Surabaya, Pahami.id —
Rektor Universitas Airlangga (Unair) Prof Nasih mengaku tidak membatasi kebebasan akademik dan berpendapat di kampusnya. Namun ia mengingatkan kita akan status Pegawai Negeri Sipil (PNS) yang melekat pada dekan atau setiap pejabat di lingkungan Universitas Negeri (PTN).
Nasih mengatakan hal itu di tengah kontroversi pemecatan Dekan Fakultas Kedokteran (FK) Unair, Prof Dr Budi Santoso, usai menolak kedatangan dokter asing ke Indonesia. Baru-baru ini, Budi diangkat kembali menjadi dekan oleh Nasih.
“Peran kita banyak, fungsi kita juga banyak, itu yang menurut saya harus benar-benar kita komitmenkan. Saat menjadi ayah, saat menjadi suami, saat menjadi istri, saat menjadi perwira yang kebetulan juga PNS. di PTN,” ujarnya. Nasih di Kampus C Unair, Surabaya, Selasa (9/7).
Nasih mengaku tidak membatasi pendapat atau apapun yang diungkapkan sivitas akademika Unair. Namun, ia mengingatkan, ada koridor yang harus dilalui oleh pegawai di Unair yang berstatus PNS.
“Kapan pun sebagai profesor, kapan pun sebagai dokter, itu yang harus dipahami.
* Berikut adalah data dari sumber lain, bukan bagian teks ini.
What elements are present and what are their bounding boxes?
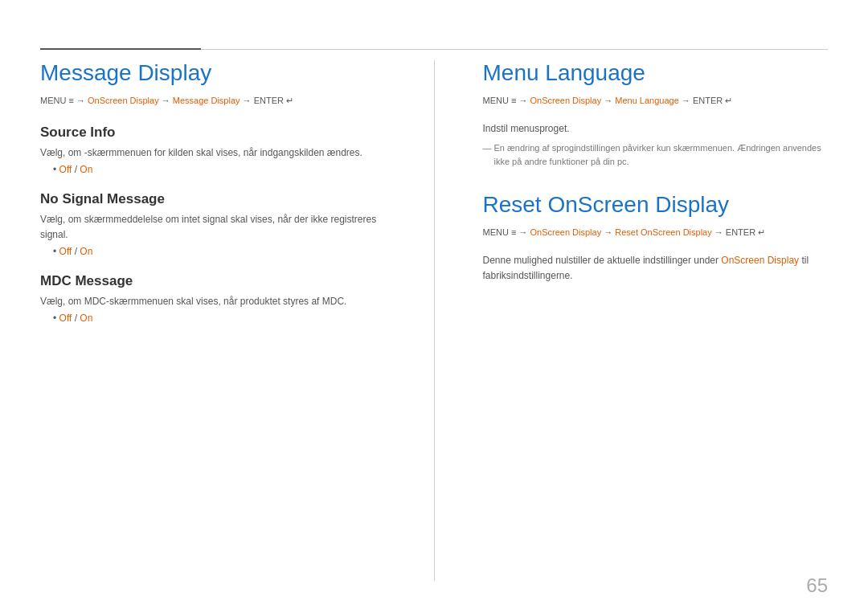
arrow3c: →: [712, 227, 726, 237]
mdc-sep: /: [72, 313, 80, 324]
no-signal-body: Vælg, om skærmmeddelelse om intet signal…: [40, 212, 386, 243]
no-signal-on: On: [80, 246, 92, 257]
source-info-section: Source Info Vælg, om -skærmmenuen for ki…: [40, 125, 386, 175]
menu-label2: MENU: [483, 96, 509, 105]
top-divider: [40, 48, 828, 50]
top-bar-light: [201, 49, 828, 50]
reset-onscreen-breadcrumb: MENU ≡ → OnScreen Display → Reset OnScre…: [483, 226, 829, 240]
no-signal-title: No Signal Message: [40, 191, 386, 207]
mdc-message-title: MDC Message: [40, 273, 386, 289]
arrow2b: →: [601, 96, 615, 105]
reset-body-link: OnScreen Display: [721, 255, 799, 266]
onscreen-display-link1: OnScreen Display: [88, 96, 159, 105]
no-signal-sep: /: [72, 246, 80, 257]
menu-label3: MENU: [483, 227, 509, 237]
left-column: Message Display MENU ≡ → OnScreen Displa…: [40, 60, 386, 581]
mdc-on: On: [80, 313, 92, 324]
no-signal-bullet: Off / On: [53, 246, 386, 257]
onscreen-display-link3: OnScreen Display: [530, 227, 601, 237]
menu-language-link: Menu Language: [615, 96, 679, 105]
menu-language-note: En ændring af sprogindstillingen påvirke…: [483, 141, 829, 170]
source-info-sep: /: [72, 164, 80, 175]
mdc-message-bullet: Off / On: [53, 313, 386, 324]
source-info-off: Off: [59, 164, 72, 175]
right-column: Menu Language MENU ≡ → OnScreen Display …: [483, 60, 829, 581]
reset-onscreen-body: Denne mulighed nulstiller de aktuelle in…: [483, 253, 829, 284]
no-signal-section: No Signal Message Vælg, om skærmmeddelel…: [40, 191, 386, 257]
main-content: Message Display MENU ≡ → OnScreen Displa…: [40, 60, 828, 581]
menu-icon: ≡: [66, 96, 76, 105]
mdc-message-body: Vælg, om MDC-skærmmenuen skal vises, når…: [40, 294, 386, 309]
source-info-title: Source Info: [40, 125, 386, 141]
arrow2: →: [159, 96, 173, 105]
top-bar-accent: [40, 48, 201, 50]
menu-language-breadcrumb: MENU ≡ → OnScreen Display → Menu Languag…: [483, 94, 829, 108]
menu-icon2: ≡: [509, 96, 519, 105]
arrow1b: →: [518, 96, 530, 105]
source-info-on: On: [80, 164, 92, 175]
message-display-link: Message Display: [173, 96, 240, 105]
page-number: 65: [806, 574, 828, 597]
menu-language-title: Menu Language: [483, 60, 829, 86]
column-divider: [434, 60, 435, 581]
no-signal-off: Off: [59, 246, 72, 257]
reset-onscreen-title: Reset OnScreen Display: [483, 192, 829, 218]
message-display-breadcrumb: MENU ≡ → OnScreen Display → Message Disp…: [40, 94, 386, 108]
enter-label3: ENTER ↵: [726, 227, 765, 237]
arrow3: →: [240, 96, 254, 105]
mdc-message-section: MDC Message Vælg, om MDC-skærmmenuen ska…: [40, 273, 386, 324]
arrow3b: →: [679, 96, 693, 105]
arrow1c: →: [518, 227, 530, 237]
reset-body-start: Denne mulighed nulstiller de aktuelle in…: [483, 255, 722, 266]
enter-label1: ENTER ↵: [254, 96, 293, 105]
source-info-bullet: Off / On: [53, 164, 386, 175]
arrow1: →: [76, 96, 88, 105]
arrow2c: →: [601, 227, 615, 237]
menu-label: MENU: [40, 96, 66, 105]
menu-language-body: Indstil menusproget.: [483, 121, 829, 137]
enter-label2: ENTER ↵: [693, 96, 732, 105]
onscreen-display-link2: OnScreen Display: [530, 96, 601, 105]
reset-onscreen-link: Reset OnScreen Display: [615, 227, 711, 237]
menu-icon3: ≡: [509, 227, 519, 237]
source-info-body: Vælg, om -skærmmenuen for kilden skal vi…: [40, 145, 386, 161]
mdc-off: Off: [59, 313, 72, 324]
message-display-title: Message Display: [40, 60, 386, 86]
Jadi tolong jangan batasi apa pun sesuai profesinya, tapi harus paham ada koridornya,” ujarnya.
Ia pun menganalogikan, koridor itu seperti aturan melepas alas kaki di masjid. Aturan bukan berarti pembatasan, namun merupakan hal yang harus dipatuhi oleh setiap orang.
“Jika kalian semua (Anda) masuk masjid dengan tetap memakai sandal, itu tidak membatasi kebebasan Anda. Namun aturan di masjid adalah Anda harus melepas sandal Anda. “Itu saja yang perlu kita waspadai,” katanya.
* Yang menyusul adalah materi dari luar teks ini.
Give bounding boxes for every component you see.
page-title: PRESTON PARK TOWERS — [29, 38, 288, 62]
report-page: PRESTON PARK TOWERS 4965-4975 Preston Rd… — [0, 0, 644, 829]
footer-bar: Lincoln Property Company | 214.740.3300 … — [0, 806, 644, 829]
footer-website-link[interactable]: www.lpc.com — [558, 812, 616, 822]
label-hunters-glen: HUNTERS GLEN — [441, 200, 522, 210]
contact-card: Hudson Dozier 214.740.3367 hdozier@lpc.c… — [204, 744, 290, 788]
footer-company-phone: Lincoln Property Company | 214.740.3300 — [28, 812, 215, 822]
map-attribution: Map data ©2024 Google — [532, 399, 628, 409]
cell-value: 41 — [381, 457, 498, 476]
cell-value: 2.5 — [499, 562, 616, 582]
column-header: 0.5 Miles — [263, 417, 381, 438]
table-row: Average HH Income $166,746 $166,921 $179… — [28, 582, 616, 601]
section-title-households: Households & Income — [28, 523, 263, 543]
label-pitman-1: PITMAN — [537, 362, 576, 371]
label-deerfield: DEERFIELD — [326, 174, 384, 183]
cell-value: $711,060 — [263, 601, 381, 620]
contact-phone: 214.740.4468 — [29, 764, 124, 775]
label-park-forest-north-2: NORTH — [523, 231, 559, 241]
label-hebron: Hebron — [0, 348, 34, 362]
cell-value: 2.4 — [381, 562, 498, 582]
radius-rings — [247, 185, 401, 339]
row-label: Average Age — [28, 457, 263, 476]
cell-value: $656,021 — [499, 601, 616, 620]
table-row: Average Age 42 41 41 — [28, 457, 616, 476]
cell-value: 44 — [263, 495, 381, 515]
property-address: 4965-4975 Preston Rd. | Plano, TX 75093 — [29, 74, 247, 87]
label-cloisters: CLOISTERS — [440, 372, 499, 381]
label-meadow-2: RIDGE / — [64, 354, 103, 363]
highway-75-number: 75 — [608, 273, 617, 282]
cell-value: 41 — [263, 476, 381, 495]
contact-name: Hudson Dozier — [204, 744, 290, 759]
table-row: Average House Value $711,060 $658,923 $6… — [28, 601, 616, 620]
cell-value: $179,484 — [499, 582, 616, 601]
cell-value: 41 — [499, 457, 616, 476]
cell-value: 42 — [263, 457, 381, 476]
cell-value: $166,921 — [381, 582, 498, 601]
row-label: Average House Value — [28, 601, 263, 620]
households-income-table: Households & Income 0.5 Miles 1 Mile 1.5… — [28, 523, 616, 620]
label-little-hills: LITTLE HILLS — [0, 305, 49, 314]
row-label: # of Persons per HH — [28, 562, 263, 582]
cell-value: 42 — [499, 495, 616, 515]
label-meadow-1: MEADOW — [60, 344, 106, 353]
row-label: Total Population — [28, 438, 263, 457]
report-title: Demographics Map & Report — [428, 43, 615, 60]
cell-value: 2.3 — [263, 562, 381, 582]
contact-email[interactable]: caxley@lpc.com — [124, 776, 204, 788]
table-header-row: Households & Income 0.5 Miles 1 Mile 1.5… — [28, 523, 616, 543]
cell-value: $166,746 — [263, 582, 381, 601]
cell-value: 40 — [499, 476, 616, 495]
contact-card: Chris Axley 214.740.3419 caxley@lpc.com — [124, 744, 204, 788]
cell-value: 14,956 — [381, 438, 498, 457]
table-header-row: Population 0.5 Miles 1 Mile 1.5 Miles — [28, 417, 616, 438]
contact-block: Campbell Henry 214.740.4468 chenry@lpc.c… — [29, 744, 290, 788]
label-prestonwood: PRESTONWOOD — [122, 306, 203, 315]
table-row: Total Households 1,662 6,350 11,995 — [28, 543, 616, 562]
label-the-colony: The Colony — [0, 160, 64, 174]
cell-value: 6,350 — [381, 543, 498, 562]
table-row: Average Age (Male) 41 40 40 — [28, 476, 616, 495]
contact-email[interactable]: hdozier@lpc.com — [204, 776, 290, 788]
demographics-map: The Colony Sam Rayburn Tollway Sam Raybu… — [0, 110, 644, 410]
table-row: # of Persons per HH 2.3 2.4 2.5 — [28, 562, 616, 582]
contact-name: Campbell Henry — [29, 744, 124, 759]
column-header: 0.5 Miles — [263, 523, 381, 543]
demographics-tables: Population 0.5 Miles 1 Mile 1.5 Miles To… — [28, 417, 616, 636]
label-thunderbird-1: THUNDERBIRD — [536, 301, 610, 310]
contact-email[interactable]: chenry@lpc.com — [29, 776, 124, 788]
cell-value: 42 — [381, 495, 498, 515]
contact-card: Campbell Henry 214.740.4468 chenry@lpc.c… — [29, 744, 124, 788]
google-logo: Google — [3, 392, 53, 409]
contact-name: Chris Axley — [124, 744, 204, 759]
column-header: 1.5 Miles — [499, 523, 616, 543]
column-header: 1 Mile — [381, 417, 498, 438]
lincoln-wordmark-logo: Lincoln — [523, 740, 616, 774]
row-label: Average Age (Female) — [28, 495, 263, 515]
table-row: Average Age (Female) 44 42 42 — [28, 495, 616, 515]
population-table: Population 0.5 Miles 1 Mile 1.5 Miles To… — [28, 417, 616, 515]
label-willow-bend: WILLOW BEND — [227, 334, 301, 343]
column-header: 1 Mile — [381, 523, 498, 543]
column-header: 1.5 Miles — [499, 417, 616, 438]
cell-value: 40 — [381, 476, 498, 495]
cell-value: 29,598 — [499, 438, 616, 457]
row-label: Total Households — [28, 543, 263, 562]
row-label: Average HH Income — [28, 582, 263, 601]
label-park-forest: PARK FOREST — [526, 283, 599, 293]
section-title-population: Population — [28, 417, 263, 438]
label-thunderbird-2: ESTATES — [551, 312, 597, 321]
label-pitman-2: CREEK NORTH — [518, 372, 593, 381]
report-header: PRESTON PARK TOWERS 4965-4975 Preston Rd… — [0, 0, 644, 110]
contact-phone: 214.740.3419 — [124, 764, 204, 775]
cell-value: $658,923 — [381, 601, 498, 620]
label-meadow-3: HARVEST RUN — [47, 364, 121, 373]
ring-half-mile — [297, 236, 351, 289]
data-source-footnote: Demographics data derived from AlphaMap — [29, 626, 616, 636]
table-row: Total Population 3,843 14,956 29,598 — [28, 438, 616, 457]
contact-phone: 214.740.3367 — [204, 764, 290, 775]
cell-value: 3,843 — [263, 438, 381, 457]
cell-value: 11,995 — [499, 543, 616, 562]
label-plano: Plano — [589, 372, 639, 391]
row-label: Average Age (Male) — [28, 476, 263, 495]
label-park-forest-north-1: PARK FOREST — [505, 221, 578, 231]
Sementara di kampus, kata Nasih, setiap dosen, dosen, guru besar, dan dekan yang berstatus PNS harus menaati aturan disiplin pegawai.
Artinya mengikuti aturan tentang kedisiplinan pegawai dan lain sebagainya, harap dibaca kalian semua Siapa tahu interpretasi media luar biasa, ujarnya.
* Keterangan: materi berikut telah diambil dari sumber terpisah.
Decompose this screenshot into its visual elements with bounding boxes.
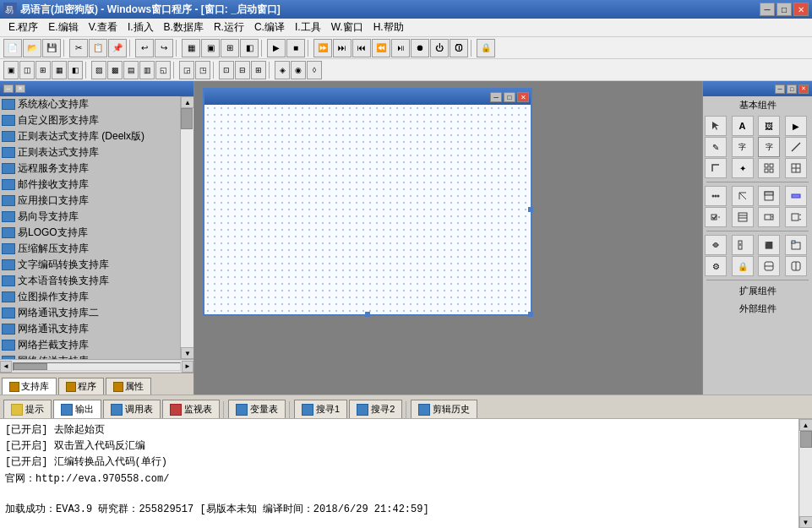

Meski demikian, Nasih mengaku tidak membatasi kebebasan sivitas akademika Unair untuk berpendapat dan mengkritik. Termasuk mengkritik kebijakan pemerintah. Asalkan, tegasnya, bersifat akademis.
“Yang namanya mimbar akademik itu ada, silakan biarkan saja mimbar akademik itu pada tempatnya. Jangan lupa Unair setahun mempunyai 3.500 publikasi (jurnal) yang merupakan kebebasan akademik kita, dan mungkin banyak isi yang berbeda-beda di dalamnya, tidak masalah, tidak masalah. “Yang dilarang itu gratis, asalkan bersifat akademis,” ujarnya.
Sementara dalam konteks kasus pencopotan Budi dari jabatan Dekan FK, Nasih mengatakan, hal tersebut bukan merupakan bentuk penindasan terhadap kebebasan akademik.
“Yah, saya tidak bicara soal akademisi, saya tidak bicara soal akademisi, saya hanya bicara tentang dia (Budi) sebagai dekan di FK Unair, di PTN, dan dia PNS. Itu saja yang kami lindungi, kalau tidak kita simpan, itu akan berbahaya,” ujarnya.
Seperti diketahui, Dekan FK Unair Prof Dr Budi Santoso dipecat dari jabatannya usai menolak rencana kedatangan dokter asing ke Indonesia, Rabu (3/7).
Namun kini, Rektor Unair Prof M Nasih mengaku sudah kembali mengangkat Budi sebagai Dekan FK, Selasa (9/7). Namun dia tetap merahasiakan alasan dan alasan pemecatannya.